1-(4,6-Dimethyl­pyrimidin-2-yl)-3-(3,5-dinitro­benzo­yl)thio­urea monohydrate

Abstract

The organic molecule in the title mol­ecule, C₁₄H₁₂N₆O₅S·H₂O, is roughly planar with a maximum deviation of 0.156 (2) Å. An intra­molecular N—H⋯N hydrogen bond occurs. In the crystal, inter­molecular N—H⋯O and O—H⋯O hydrogen-bonding inter­actions connect the mol­ecules into a two-dimensional network that lies parallel to (101).

Related literature

For background to this study and our previous work on the structural chemistry of N,N′-disubstituted thio­urea, see: Saeed et al. (2011 ▶).

Experimental

Crystal data

• C₁₄H₁₂N₆O₅S·H₂O

• M _r = 394.37

• Monoclinic,

• a = 6.7892 (6) Å

• b = 10.1823 (9) Å

• c = 24.267 (2) Å

• β = 92.901 (1)°

• V = 1675.4 (3) ų

• Z = 4

• Mo Kα radiation

• μ = 0.24 mm⁻¹

• T = 297 K

• 0.40 × 0.16 × 0.14 mm

Data collection

• Bruker SMART 1000 CCD diffractometer

• Absorption correction: multi-scan (SADABS; Sheldrick, 2004 ▶) T _min = 0.909, T _max = 0.967

• 9067 measured reflections

• 2942 independent reflections

• 2499 reflections with I > 2σ(I)

• R _int = 0.020

Refinement

• R[F ² > 2σ(F ²)] = 0.038

• wR(F ²) = 0.105

• S = 1.06

• 2942 reflections

• 263 parameters

• H atoms treated by a mixture of independent and constrained refinement

• Δρ_max = 0.20 e Å⁻³

• Δρ_min = −0.23 e Å⁻³

Data collection: SMART (Bruker, 2007 ▶); cell refinement: SAINT (Bruker, 2007 ▶); data reduction: SAINT; program(s) used to solve structure: SIR92 (Altomare et al., 1994 ▶); program(s) used to refine structure: SHELXL97 (Sheldrick, 2008 ▶); molecular graphics: Mercury (Macrae et al., 2008 ▶); software used to prepare material for publication: SHELXL97.

Supplementary Material

Additional supplementary materials: crystallographic information; 3D view; checkCIF report

Table 1. Hydrogen-bond geometry (Å, °).

D—H⋯A	D—H	H⋯A	D⋯A	D—H⋯A
N4—H4N⋯O6	0.88 (2)	1.97 (2)	2.849 (2)	171.9 (19)
N3—H3N⋯N6	0.83 (2)	2.00 (2)	2.705 (2)	141.8 (19)
O6—H6A⋯O3i	0.82 (4)	2.32 (4)	3.119 (3)	168 (4)
O6—H6B⋯O2ii	0.73 (4)	2.44 (4)	3.143 (3)	164 (4)
O6—H6B⋯O1ii	0.73 (4)	2.62 (4)	3.248 (3)	146 (4)

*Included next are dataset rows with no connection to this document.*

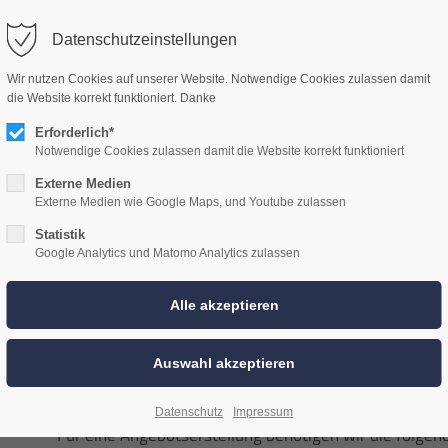
WOLF CAR HIFI
ÜBER UNS
LEISTUNGEN
HIFI PAKETE
Datenschutzeinstellungen
Wir nutzen Cookies auf unserer Website. Notwendige Cookies zulassen damit
die Website korrekt funktioniert. Danke
Erforderlich*
Notwendige Cookies zulassen damit die Website korrekt funktioniert
Externe Medien
Externe Medien wie Google Maps, und Youtube zulassen
Statistik
Google Analytics und Matomo Analytics zulassen
HiFi Paket anfragen
Datenschutz
Impressum
Für eine Angebotserstellung benötigen wir die folge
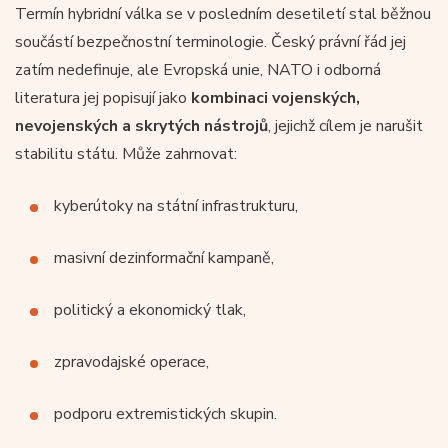
Termín hybridní válka se v posledním desetiletí stal běžnou
součástí bezpečnostní terminologie. Český právní řád jej
zatím nedefinuje, ale Evropská unie, NATO i odborná
literatura jej popisují jako
kombinaci vojenských,
nevojenských a skrytých nástrojů
, jejichž cílem je narušit
stabilitu státu. Může zahrnovat:
kyberútoky na státní infrastrukturu,
masivní dezinformační kampaně,
politický a ekonomický tlak,
zpravodajské operace,
podporu extremistických skupin.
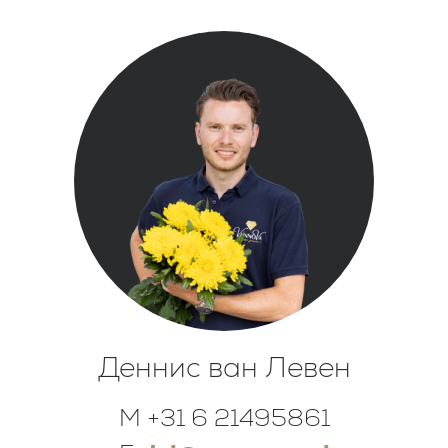
Деннис ван Левен
M +31 6 21495861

Symmetry codes: (i) ; (ii) .

supplementary crystallographic information

Comment

The background to this study has been described in our previous work on the structural chemistry of N,N'-disubstituted thiourea (Saeed et al., 2011). In continuation of our studies, the crystal structure of the title compound, is presented in this paper.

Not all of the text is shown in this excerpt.